The Atheer augmented reality experience was a blend of Kinect-style air gestures activated through a wearable visor that mapped digital information on top of a real world feed. The platform itself was running on a customized version of Android, with two overlapping displays that could project stereoscopic images to the wearer.

My core responsibility was to define the interaction design paradigms for the Atheer AiR platform at a system level, and help to prototype applications that would demonstrate the power of touch-free computing. Initially, the use-cases were oriented towards consumer-centric applications, but the company pivoted towards industrial and commercial opportunities shortly after I joined.
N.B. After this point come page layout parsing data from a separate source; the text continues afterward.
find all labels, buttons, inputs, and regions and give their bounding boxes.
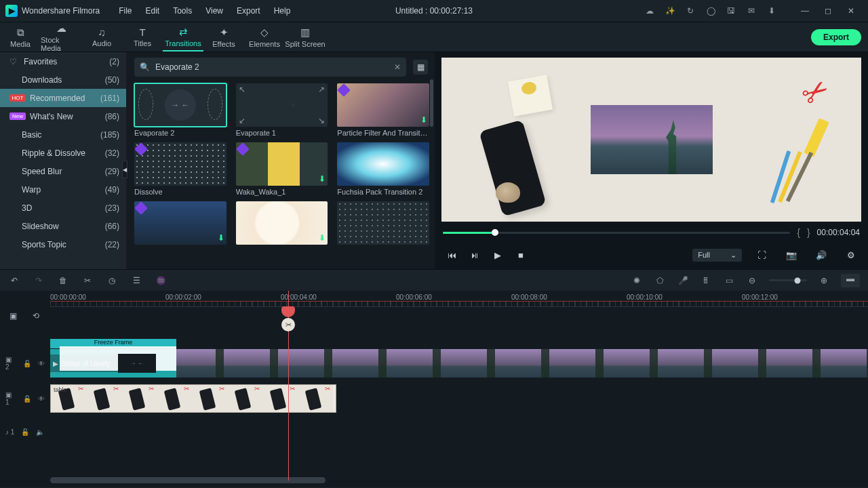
download-icon[interactable]: ⬇ xyxy=(319,174,326,184)
menu-help[interactable]: Help xyxy=(267,3,298,18)
transition-thumb[interactable]: ⬇Particle Filter And Transit… xyxy=(337,83,429,137)
transition-thumb[interactable]: Fuchsia Pack Transition 2 xyxy=(337,142,429,196)
delete-button[interactable]: 🗑 xyxy=(57,276,69,285)
menu-view[interactable]: View xyxy=(199,3,230,18)
tab-split-screen[interactable]: ▥Split Screen xyxy=(285,22,326,52)
gallery-scrollbar[interactable] xyxy=(430,79,433,127)
auto-ripple-button[interactable]: ⟲ xyxy=(30,310,42,322)
download-icon[interactable]: ⬇ xyxy=(319,233,326,243)
sidebar-item-slideshow[interactable]: Slideshow(66) xyxy=(0,217,126,235)
message-icon[interactable]: ✉ xyxy=(746,5,757,16)
play-pause-button[interactable]: ⏯ xyxy=(465,246,485,264)
zoom-in-button[interactable]: ⊕ xyxy=(818,276,830,285)
view-grid-button[interactable]: ▦ xyxy=(413,60,428,75)
preview-volume-button[interactable]: 🔊 xyxy=(811,246,831,264)
transition-thumb[interactable]: ↖↗↙↘Evaporate 1 xyxy=(236,83,328,137)
tab-effects[interactable]: ✦Effects xyxy=(203,22,244,52)
tab-media[interactable]: ⧉Media xyxy=(0,22,41,52)
video-track-1[interactable]: table xyxy=(50,384,868,413)
lock-track-icon[interactable]: 🔓 xyxy=(23,395,31,403)
audio-track-1[interactable] xyxy=(50,424,868,440)
zoom-slider[interactable] xyxy=(769,279,807,281)
marker-button[interactable]: ⬠ xyxy=(654,276,666,285)
zoom-out-button[interactable]: ⊖ xyxy=(746,276,758,285)
applied-transition-icon[interactable]: → ← xyxy=(118,354,156,373)
cloud-icon[interactable]: ☁ xyxy=(644,5,655,16)
sidebar-item-sports-topic[interactable]: Sports Topic(22) xyxy=(0,235,126,253)
prev-frame-button[interactable]: ⏮ xyxy=(441,246,462,264)
menu-tools[interactable]: Tools xyxy=(166,3,199,18)
playhead[interactable]: ✂ xyxy=(288,291,289,481)
sidebar-item-3d[interactable]: 3D(23) xyxy=(0,199,126,217)
timeline-horizontal-scrollbar[interactable] xyxy=(50,477,326,483)
toggle-visibility-icon[interactable]: 👁 xyxy=(38,395,45,403)
sidebar-item-favorites[interactable]: ♡Favorites(2) xyxy=(0,52,126,70)
crop-button[interactable]: ☰ xyxy=(130,276,142,285)
sidebar-item-basic[interactable]: Basic(185) xyxy=(0,125,126,144)
window-minimize-button[interactable]: — xyxy=(793,1,816,20)
sidebar-item-recommended[interactable]: HOTRecommended(161) xyxy=(0,89,126,107)
transition-thumb[interactable]: ⬇Waka_Waka_1 xyxy=(236,142,328,196)
zoom-to-fit-button[interactable]: ▬ xyxy=(841,274,860,287)
clip-table[interactable]: table xyxy=(50,384,336,413)
download-icon[interactable]: ⬇ xyxy=(420,115,427,125)
timeline-ruler[interactable]: 00:00:00:00 00:00:02:00 00:00:04:00 00:0… xyxy=(50,291,868,307)
window-close-button[interactable]: ✕ xyxy=(840,1,863,20)
sidebar-item-what-s-new[interactable]: NewWhat's New(86) xyxy=(0,107,126,125)
mark-in-button[interactable]: { xyxy=(797,227,800,238)
speed-button[interactable]: ◷ xyxy=(106,276,118,285)
mute-track-icon[interactable]: 🔈 xyxy=(36,428,44,436)
playhead-scissors-icon[interactable]: ✂ xyxy=(281,318,295,331)
save-icon[interactable]: 🖫 xyxy=(726,5,736,16)
fullscreen-preview-button[interactable]: ⛶ xyxy=(751,246,772,264)
transition-thumb[interactable] xyxy=(337,201,429,247)
preview-canvas[interactable]: ✂ xyxy=(441,58,861,222)
tab-elements[interactable]: ◇Elements xyxy=(244,22,285,52)
clip-statue-of-liberty[interactable]: ▶Statue of Liberty → ← xyxy=(50,349,868,378)
sidebar-collapse-handle[interactable]: ◀ xyxy=(122,161,127,178)
track-manager-button[interactable]: ▣ xyxy=(7,310,19,322)
toggle-visibility-icon[interactable]: 👁 xyxy=(38,360,45,367)
search-box[interactable]: 🔍 ✕ xyxy=(134,58,406,77)
download-icon[interactable]: ⬇ xyxy=(766,5,777,16)
snapshot-button[interactable]: 📷 xyxy=(781,246,802,264)
window-maximize-button[interactable]: ◻ xyxy=(816,1,840,20)
mark-out-button[interactable]: } xyxy=(807,227,810,238)
video-track-2[interactable]: Freeze Frame ▶Statue of Liberty → ← xyxy=(50,349,868,378)
playback-quality-select[interactable]: Full⌄ xyxy=(692,249,742,262)
menu-file[interactable]: File xyxy=(112,3,138,18)
account-icon[interactable]: ◯ xyxy=(705,5,716,16)
transition-thumb[interactable]: → ←Evaporate 2 xyxy=(134,83,226,137)
transition-thumb[interactable]: ⬇ xyxy=(134,201,226,247)
search-input[interactable] xyxy=(155,62,389,72)
toggle-track-size-button[interactable]: ▭ xyxy=(723,276,735,285)
sparkle-icon[interactable]: ✨ xyxy=(665,5,675,16)
audio-adjust-button[interactable]: ♒ xyxy=(155,276,167,285)
tab-titles[interactable]: TTitles xyxy=(122,22,163,52)
tab-audio[interactable]: ♫Audio xyxy=(81,22,122,52)
tab-stock-media[interactable]: ☁Stock Media xyxy=(41,22,81,52)
tab-transitions[interactable]: ⇄Transitions xyxy=(163,22,203,52)
sidebar-item-warp[interactable]: Warp(49) xyxy=(0,180,126,199)
refresh-icon[interactable]: ↻ xyxy=(685,5,696,16)
preview-scrubber[interactable] xyxy=(443,232,790,234)
record-voiceover-button[interactable]: 🎤 xyxy=(677,276,689,285)
split-button[interactable]: ✂ xyxy=(81,276,94,285)
export-button[interactable]: Export xyxy=(811,29,861,45)
menu-export[interactable]: Export xyxy=(230,3,267,18)
clear-search-icon[interactable]: ✕ xyxy=(394,62,401,72)
preview-settings-button[interactable]: ⚙ xyxy=(841,246,861,264)
download-icon[interactable]: ⬇ xyxy=(218,233,224,243)
transition-thumb[interactable]: Dissolve xyxy=(134,142,226,196)
timeline[interactable]: ▣ ⟲ 00:00:00:00 00:00:02:00 00:00:04:00 … xyxy=(0,291,868,487)
lock-track-icon[interactable]: 🔓 xyxy=(23,360,31,367)
menu-edit[interactable]: Edit xyxy=(139,3,167,18)
redo-button[interactable]: ↷ xyxy=(33,276,45,285)
sidebar-item-downloads[interactable]: Downloads(50) xyxy=(0,70,126,89)
undo-button[interactable]: ↶ xyxy=(8,276,20,285)
lock-track-icon[interactable]: 🔓 xyxy=(21,428,29,436)
sidebar-item-speed-blur[interactable]: Speed Blur(29) xyxy=(0,162,126,180)
stop-button[interactable]: ■ xyxy=(511,246,531,264)
sidebar-item-ripple-dissolve[interactable]: Ripple & Dissolve(32) xyxy=(0,144,126,162)
play-button[interactable]: ▶ xyxy=(488,246,508,264)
Developing a rapid method for prototyping interactions was important to iterate on interactions ideas without overburdening engineering resources. I developed a system of capturing hand gestures and synchronizing UI animations to them to create short interaction vignettes. These in-turn could be presented to stakeholders to clearly show interactions being proposed. When an idea felt good to the team, developers could then take the vignettes and implement on the software platform. It was scrappy, yet very effective in practice.
Once implemented into a testable state on the wearable, I would work closely with the engineers to expose tuning variables for the UI that would allow me to fine-tune the responsiveness and behavior of the interactions on the device itself. In-house testing of the interactions, combined with ad-hoc field testing drove further improvements interactions. The leadership was supportive of this design process and allowed me to bring on two additional design resources to increase the velocity of ideation, prototyping, and iteration.

Being able to use standard Android OS interactions was key, as product management beleived it would ease in the adoption and porting of existing commercial applications to the Atheer platform. Selection, going back, scrolling, swiping, and so on all had to have an air gesture equivalent. Through the prototyping, iteration, and testing, the team started to lock down on certain core gestures and interactions combined with finger "poses". These formed the basis of the interaction design pattern library.